Mumbai, Dec 20 (IANS) Global ratings agency Fitch Ratings on Friday lowered India’s economic growth forecast to 4.6 per cent in 2019-20 due to domestic factors, in particular a squeeze in credit availability from non-banking financial companies (NBFCs), and deterioration in business and consumer confidence.
According to Fitch, growth is expected to be around 4.6 per cent this fiscal against an earlier estimate of over 5 per cent.
“Our outlook on India’s GDP growth is still solid against that of our peers, even though growth has decelerated significantly over the past few quarters, mainly due to domestic factors, in particular a squeeze in credit availability from NBFCs and deterioration in business and consumer confidence,” the Fitch report said.
“Fitch expects growth to slow to 4.6 per cent in the financial year ending March 2020 (FY20), from 6.8 per cent in FY19, which is still higher than the ‘BBB’ median of 2.8 per cent. We expect growth to gradually recover to 5.6 per cent in FY21 and 6.5 per cent in FY22 with support from easing monetary and fiscal policy and structural measures that may also support growth over the medium term,” it added.
Further, Fitch Ratings kept India’s credit worthiness indicated by its Long-Term Foreign-Currency Issuer Default Rating (IDR) unchanged at ‘BBB-‘, stating that India’s growth outlook was stable.
The agency said that India’s rating balances on a still strong medium-term growth outlook, compared to ‘BBB’ category of peers, and relative external resilience stemming from solid foreign-reserve buffers against high public debt, a weak financial sector and some lagging structural factors, including governance indicators and GDP per capita.
“The affirmation of the ratings incorporates our expectation of moderate fiscal slippage relative to the Central government’s fiscal deficit target of 3.3 per cent of GDP in FY20,” the report said.
“The government is again facing a trade-off between stimulating the economy and reducing the deficit in the medium term. Some fiscal slippage has occurred in recent years against government targets, even during periods of sustained stronger growth,” it added.

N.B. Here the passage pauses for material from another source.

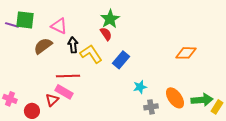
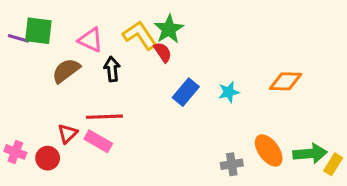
yellow L-shape: (91, 54) -> (140, 35), moved
cyan star: (140, 87) -> (229, 92), moved
red triangle: (52, 100) -> (68, 134), moved
red circle: (32, 111) -> (48, 158), moved

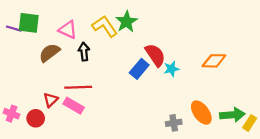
red semicircle: (163, 52) -> (155, 55), moved, size x1.5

The FY20 deficit target has already been exceeded by end-October due to weak revenue intake, and a deceleration of nominal quarterly growth suggests further revenue pressure for the rest of the financial year.
“The government has indicated that its corporate tax rate cut could lower revenue by 0.7 per cent of GDP in FY20 and hopes to finance spending by more aggressive asset divestments, including Air India and Bharat Petroleum Corporation Limited,” the ratings agency said.
“We believe there is a risk of more significant fiscal loosening in the event of continued weak GDP growth, for example, in the context of lingering problems in the NBFC sector,” it said.